Fans of modern coffee chains may be disappointed with the lack of wifi and drinks of the “super-mocha-choc-hold-the-whip”.

 But if you’re seeking an oasis of calm from the busy city centre, trekking up two flights of stairs to Tea Sutra’s relaxed, Buddha-decked interior might be just your cuppa.

 You’ll need to apply a little Zen-like calm to wade through a menu packed with black, green, white, yellow tea and more.

 Each is accompanied by a tastebud-tempting description, which eventually led me to settle on a cup of marzipan rooibos.

 My two tea-testing friends went for an Earl Grey and a green tea respectively, floundering a little out of their coffee comfort zones.

 No teabags here – the tea arrives loose leaf and with its own strainers and pots, some arriving at your table in the guise of elephants or camels.

 Food also takes a backseat at Tea Sutra, though there is a selection of wraps, homemade soup and all-day meals chalked up on a board at the back of the first-floor cafe.

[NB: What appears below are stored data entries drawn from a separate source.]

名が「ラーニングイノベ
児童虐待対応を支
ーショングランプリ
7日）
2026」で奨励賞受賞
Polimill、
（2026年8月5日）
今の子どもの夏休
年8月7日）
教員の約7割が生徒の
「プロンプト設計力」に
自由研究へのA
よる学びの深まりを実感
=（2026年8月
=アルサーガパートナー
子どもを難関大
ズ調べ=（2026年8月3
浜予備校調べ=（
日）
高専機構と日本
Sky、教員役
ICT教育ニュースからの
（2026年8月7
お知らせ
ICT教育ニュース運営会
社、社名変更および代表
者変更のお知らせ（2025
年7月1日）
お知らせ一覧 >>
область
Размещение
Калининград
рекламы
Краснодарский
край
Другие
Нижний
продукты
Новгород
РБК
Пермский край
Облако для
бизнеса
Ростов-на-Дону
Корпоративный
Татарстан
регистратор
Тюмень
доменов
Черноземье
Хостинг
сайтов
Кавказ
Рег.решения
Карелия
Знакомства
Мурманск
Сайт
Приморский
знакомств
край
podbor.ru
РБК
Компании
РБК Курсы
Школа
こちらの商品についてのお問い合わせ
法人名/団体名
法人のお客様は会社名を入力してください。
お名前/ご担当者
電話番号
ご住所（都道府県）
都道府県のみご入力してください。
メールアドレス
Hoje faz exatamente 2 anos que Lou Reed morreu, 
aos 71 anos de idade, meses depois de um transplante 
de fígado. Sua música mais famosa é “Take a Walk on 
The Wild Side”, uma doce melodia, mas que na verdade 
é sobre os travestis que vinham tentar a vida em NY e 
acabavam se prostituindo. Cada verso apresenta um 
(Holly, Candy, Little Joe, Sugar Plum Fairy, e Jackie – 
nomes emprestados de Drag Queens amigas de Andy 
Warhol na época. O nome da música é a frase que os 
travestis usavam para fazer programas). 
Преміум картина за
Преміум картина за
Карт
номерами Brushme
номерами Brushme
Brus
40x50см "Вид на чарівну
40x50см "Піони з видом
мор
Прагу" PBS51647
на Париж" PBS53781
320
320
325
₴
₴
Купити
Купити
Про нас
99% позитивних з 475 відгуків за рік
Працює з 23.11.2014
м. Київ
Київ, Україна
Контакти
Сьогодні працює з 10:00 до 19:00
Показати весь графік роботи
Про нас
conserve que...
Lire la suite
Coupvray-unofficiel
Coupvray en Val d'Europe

 The teahouse is a haven for vegetarians and vegans and offers a selection of ethically-lovely cakes and raw food snacks, including tiny “cheese” cakes and lemon drizzle.

 I treated myself to sweet potato soup – served with wholemeal bread – and a miniature raw coconut macaroon.

 The soup took a while to arrive and could have been warmer, but the macaroon was a sweet, yet guilt-free, nibble while I was waiting.

 My tea was deliciously different, infused with the rich flavour of almonds, as well as packing a heavenly smell.

 It’s worth checking Tea Sutra out just for the sight and smell of teas stacked up on wooden shelves like an old-fashioned chemist’s.

 If supping tea isn’t enough to relax you, Tea Sutra also offers a range of alternative therapies, including massages and herbal medicine.

 But not much change from a tenner for a cuppa, soup and a snack was the less relaxing sting in the tail.